Job still running even when deleting nodes

I created a two nodes clusters and I created a new job using the busybox image that sleeps for 300 secs. I checked on which node this job is running using
kubectl get pods -o wide
I deleted the node but surprisingly the job was still finishing to run on the same node. Any idea if this is a normal behavior? If not how can I fix it?
Jobs aren't scheduled or running on nodes. The role of a job is just to define a policy by making sure that a pod with certain specifications exists and ensure that it runs till the completion of the task whether it completed successfully or not.
When you create a job, you are declaring a policy that the built-in job-controller will see and will create a pod for. Then the built-in kube-scheduler will see this pod without a node and patch the pod to it with a node's identity. The kubelet will see a pod with a node matching it's own identity and hence a container will be started. As the container will be still running, the control-plane will know that the node and the pod still exist.
There are two ways of breaking a node, one with a drain and the second without a drain. The process of breaking a node without draining is identical to a network cut or a server crash. The api-server will keep the node resource for a while, but it 'll cease being Ready. The pods will be then terminated slowly. However, when you drain a node, it looks as if you are preventing new pods from scheduling on to the node and deleting the pods using kubectl delete pod.
In both ways, the pods will be deleted and you will be having a job that hasn't run to completion and doesn't have a pod, therefore job-controller will make a new pod for the job and the job's failed-attempts will be increased by 1, and the loop will start over again.

How to delete a pod from Kubernetes master node?
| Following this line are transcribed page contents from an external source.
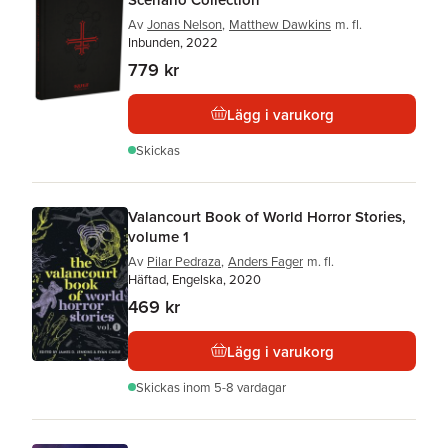
Av
Jonas Nelson
,
Matthew Dawkins
m. fl.
Inbunden, 2022
779 kr
Lägg i varukorg
Skickas
Valancourt Book of World Horror Stories,
volume 1
Av
Pilar Pedraza
,
Anders Fager
m. fl.
Häftad, Engelska, 2020
469 kr
Lägg i varukorg
Skickas
inom 5-8 vardagar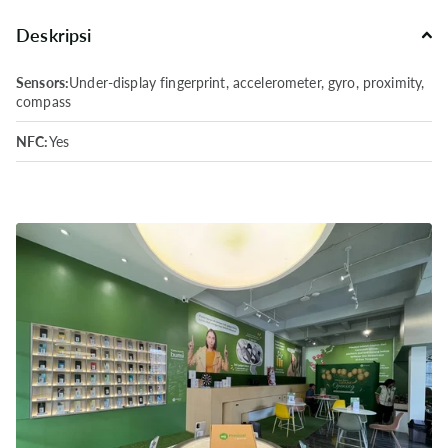
Deskripsi
Sensors:
Under-display fingerprint, accelerometer, gyro, proximity,
compass
NFC:
Yes
Radio:
No
USB:
Type-C 2.0
Charging:
65W wired charging
Battery Type:
Li-Po 4500 mAh non-removable
Speaker:
Stereo speakers
Video:
4K@30fps, 1080p@30/60/120fps
Main Camera:
50 MP, f/1.8 (wide) + 8 MP, f/2.2 (ultrawide) + 2
MP, f/2.4 (macro)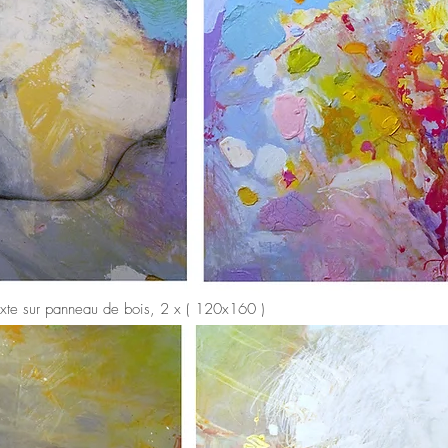
 mixte sur panneau de bois, 2 x ( 120x160 )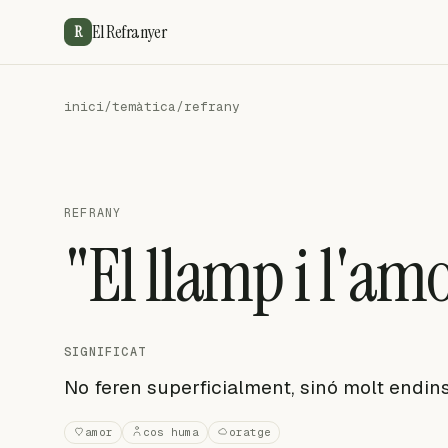
El Refranyer
R
inici
/
temàtica
/
refrany
REFRANY
"El llamp i l'am
SIGNIFICAT
No feren superficialment, sinó molt endins
amor
cos huma
oratge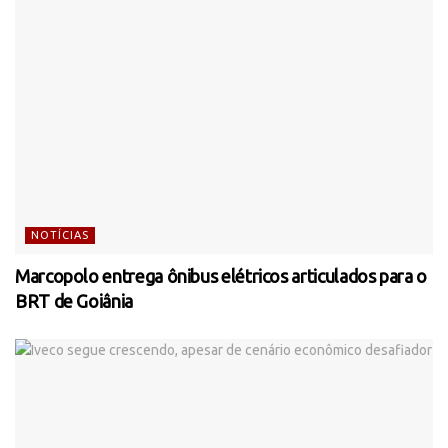
NOTÍCIAS
Marcopolo entrega ônibus elétricos articulados para o
BRT de Goiânia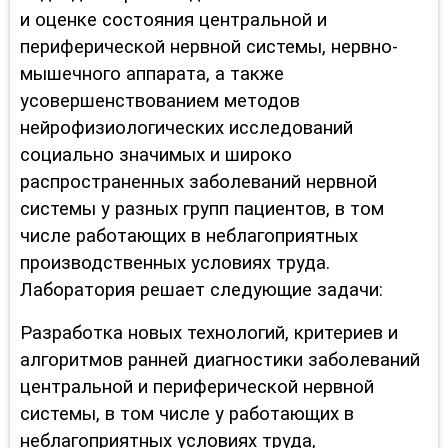
и оценке состояния центральной и
периферической нервной системы, нервно-
мышечного аппарата, а также
усовершенствованием методов
нейрофизиологических исследований
социально значимых и широко
распространенных заболеваний нервной
системы у разных групп пациентов, в том
числе работающих в неблагоприятных
производственных условиях труда.
Лаборатория решает следующие задачи:
Разработка новых технологий, критериев и
алгоритмов ранней диагностики заболеваний
центральной и периферической нервной
системы, в том числе у работающих в
неблагоприятных условиях труда,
Does anyone know how to delete pod from kubernetes master node? I have this one master node on bare-metal ubuntu server. When i'm trying to delete it with "kubectl delete pod .." or force deleting from there: https://kubernetes.io/docs/tasks/run-application/force-delete-stateful-set-pod/ it doesnt work. the pod is creating again and again...
The pods in a Statefulsets are managed by ReplicaSets and will be recreated again if the current and the desired replicas defined in the spec do not match.
The document you linked provides instructions as to how to kill the pods forcefully avoiding the graceful shutdown behaviour which can have unexpected behaviour depending on the application.
The link clearly states the pods will be recreated in the section:
Force deletions do not wait for confirmation from the kubelet that the Pod has been terminated. Irrespective of whether a force deletion is successful in killing a Pod, it will immediately free up the name from the apiserver. This would let the StatefulSet controller create a replacement Pod with that same identity; this can lead to the duplication of a still-running Pod, and if said Pod can still communicate with the other members of the StatefulSet, will violate the at most one semantics that StatefulSet is designed to guarantee.
If you want the pods to be stopped and new pods for the Statefulset do not get created, you need to scale down the Statefulset by changing the replicas to 0.
You can read the official docs for how to scale the Statefulset replicas.
The key to figuring out how to kill the pod will be to understand how it was created. For example, if the pod is part of a deployment with a declared replicas count as 1, Once you kill/ force kill, Kubernetes detects a mismatch between the desired state (the number of replicas defined in the deployment configuration) to the current state and will create a new pod to replace the one that was deleted - therefor in this example you will need to either scale the deployment to 0 or delete the deployment.
If we need to kill any pod we can just scale down the replica set.
kubectl scale deploy <deployment_name> --replicas=<expected_no_of_replicas>
Way of deleting pods will depends on how you created it. If you created it individually ( not part of a ReplicaSet/ReplicationController/Deployment ) then you can delete pod directly. otherwise the only option to delete is the scale option. In production setup what I believe is all are using Deployment option out of ReplicaSet/ReplicationController/Deployment( Please refer documents and understand the difference between all those three options )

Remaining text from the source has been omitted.